Let's take that further and say that there were 10 people injured for every 1 million doses of vaccine. That's still only a 0.001% incident of injury. I still find that acceptable.
There's a big scale difference between something like 0.001% and 25%. If a vaccine had a 25% chance of a serious side effect, it wouldn't be in use and of course that would be a much different decision.
The question I think you really want me to answer is "What % risk am I willing to personally accept for my own kids?", because that's where it becomes more than just words. For that, I can answer that the current risk (whatever you want to quantify that as) is acceptable to me, as I "rolled the dice" on myself and my kids. Also that's a question that has a different answer for every single person.

#1895 4 years ago
Quoted from madtown:

Fact is, vaccines have risk. Ones i am not willing to take. Its not opinion...i dont feel obligated to help the heard for a disease that is treatable.

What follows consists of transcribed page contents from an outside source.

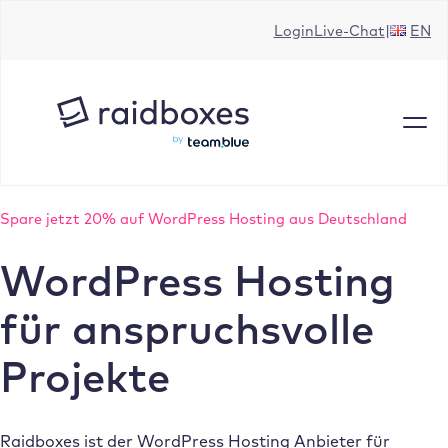
Zum
Login
Live-Chat
EN
Inhalt
springen
Spare jetzt 20% auf WordPress Hosting aus Deutschland
WordPress Hosting
für anspruchsvolle
Projekte
Raidboxes ist der WordPress Hosting Anbieter für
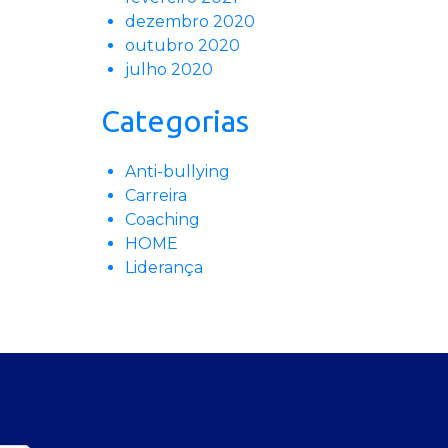
dezembro 2020
outubro 2020
julho 2020
Categorias
Anti-bullying
Carreira
Coaching
HOME
Liderança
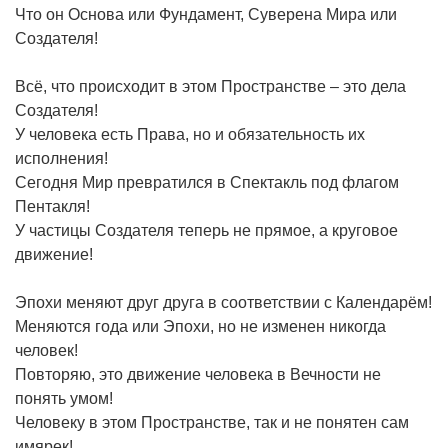
Что он Основа или Фундамент, Суверена Мира или
Создателя!
Всё, что происходит в этом Пространстве – это дела
Создателя!
У человека есть Права, но и обязательность их
исполнения!
Сегодня Мир превратился в Спектакль под флагом
Пентакля!
У частицы Создателя теперь не прямое, а круговое
движение!
Эпохи меняют друг друга в соответствии с Календарём!
Меняются года или Эпохи, но не изменен никогда
человек!
Повторяю, это движение человека в Вечности не
понять умом!
Человеку в этом Пространстве, так и не понятен сам
имярек!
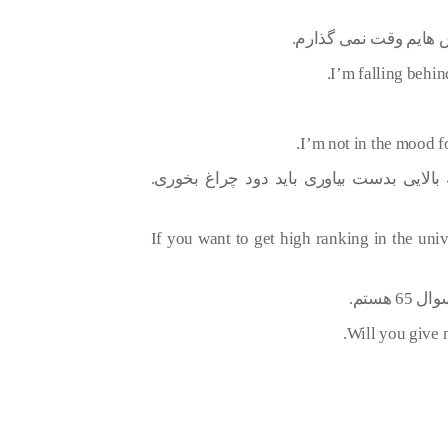
I’m falling behin
I’m not in the mood fo
 بالایی بدست بیاوری باید دود چراغ بخوری.
If you want to get high ranking in the uni
Will you give m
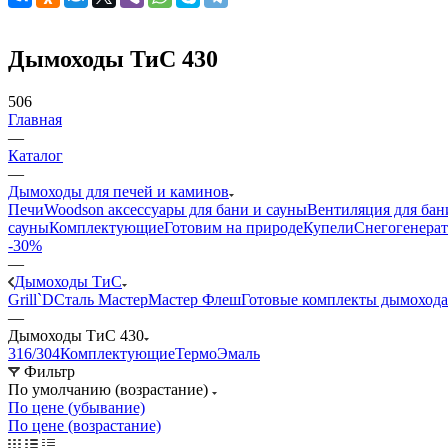
Дымоходы ТиС 430
506
Главная
—
Каталог
—
Дымоходы для печей и каминов
Печи
Woodson аксессуары для бани и сауны
Вентиляция для бан
сауны
Комплектующие
Готовим на природе
Купели
Снегогенерат
-30%
—
Дымоходы ТиС
Grill`D
Сталь Мастер
Мастер Флеш
Готовые комплекты дымохода
—
Дымоходы ТиС 430
316/304
Комплектующие
ТермоЭмаль
Фильтр
По умолчанию (возрастание)
По цене (убывание)
По цене (возрастание)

So you, being in the medical profession, are against preventative medicine and vaccines? Interesting!!

#1896 4 years ago

Correct. Did you know that even the safest medicines (otc) kill many people and do damage to your liver/kidneys? Your headache wasnt caused by a lack of tylenol.

Quoted from poppapin:

So you, being in the medical profession, are against preventative medicine and vaccines? Interesting!!

#1897 4 years ago

I'm just happy that we can all agree that there are none that would have us take shots or medicines that a person had decided he or she would rather not.

#1898 4 years ago
Quoted from o-din:

I'm just happy that we can all agree that there are none that would have us take shots or medicines that a person had decided he or she would rather not.

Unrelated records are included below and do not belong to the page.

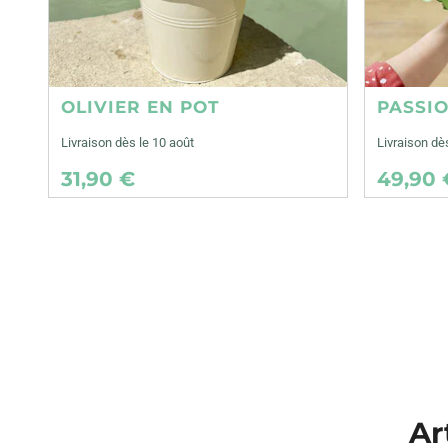
OLIVIER EN POT
PASSI
Livraison dès le 10 août
Livraison dè
31,90 €
49,90 
Ar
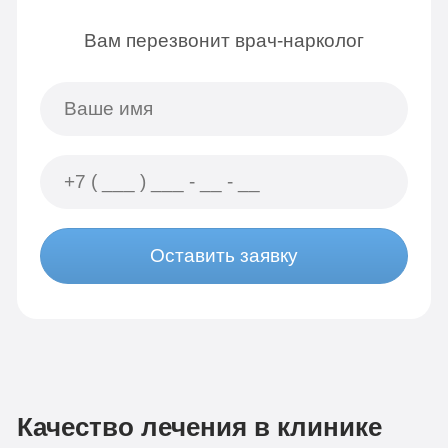
Вам перезвонит врач-нарколог
Оставить заявку
Качество лечения в клинике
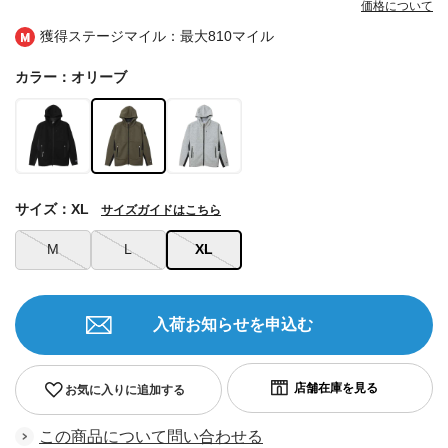
価格について
獲得ステージマイル：最大
810マイル
カラー：オリーブ
サイズ：XL
サイズガイドはこちら
M
L
XL
入荷お知らせを申込む
お気に入りに追加する
この商品について問い合わせる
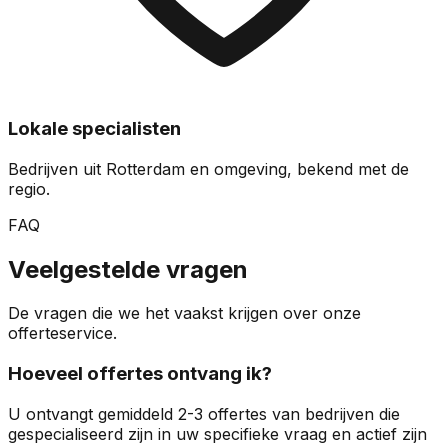
Lokale specialisten
Bedrijven uit Rotterdam en omgeving, bekend met de
regio.
FAQ
Veelgestelde vragen
De vragen die we het vaakst krijgen over onze
offerteservice.
Hoeveel offertes ontvang ik?
U ontvangt gemiddeld 2-3 offertes van bedrijven die
gespecialiseerd zijn in uw specifieke vraag en actief zijn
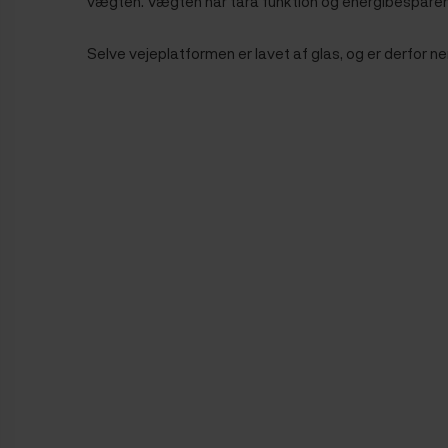
vægten. Vægten har tara funktion og energibesparen
Selve vejeplatformen er lavet af glas, og er derfor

I'm with you on personal choice up until shit hits the fan, like in Samoa. If there's a legitimate epidemic and kids are dying in droves, I think the government has a duty to step up and try to save lives, including mandating vaccinations where that would be effective. Now I don't know if Samoa is tazering people and vaccinating them while they're down (if so, I'm against it) or just levying fines, social stigma, or other punishment for the non-complies (the better course, still probably gets you to protective vaccination rates without hurting people by applying physical force).

I know it's an arbitrary line -- why stop at a measles epidemic when you've got people dying from the flu every year that could be spared if we routinely force-immunized everybody every year? But as an adult I've come to accept that a certain amount of arbitrariness and "I know it when I see it" is unavoidable in life, and it's probably best not to pretend we're 100% rational since none of us are.

In the States, anyway, I think we could easily get back to highly protective vaccination rates just by requiring vaccinations at the public school house door (legit. medical exemptions only), which should keep us from ever getting to the place Samoa finds itself in today.

#1899 4 years ago
Quoted from fosaisu:

In the States, anyway, I think we could easily get back to highly protective vaccination rates just by requiring vaccinations at the public school house door (legit. medical exemptions only), which should keep us from ever getting to the place Samoa finds itself in today.

Like I said earlier that's exactly how it was done when I was growing up. You went to school with a paper your parents signed and everyone was lined up in an auditorium and got their shots; no shots, no school, that simple. We even had dentist that came and made sure your teeth were cleaned. lol

#1900 4 years ago

Samoa seems to have a fairly dense population of 70 people for every square kilometer up from 20 in the 1950s. 1/5 of the population there died during the flu epidemic of 1918-1919.

Sad indeed, but in crowded, less than sanitary conditions especially in the tropics, mother nature will try to restore some balance and diseases will happen. Vaccinate for one, and something else is sure to do the same.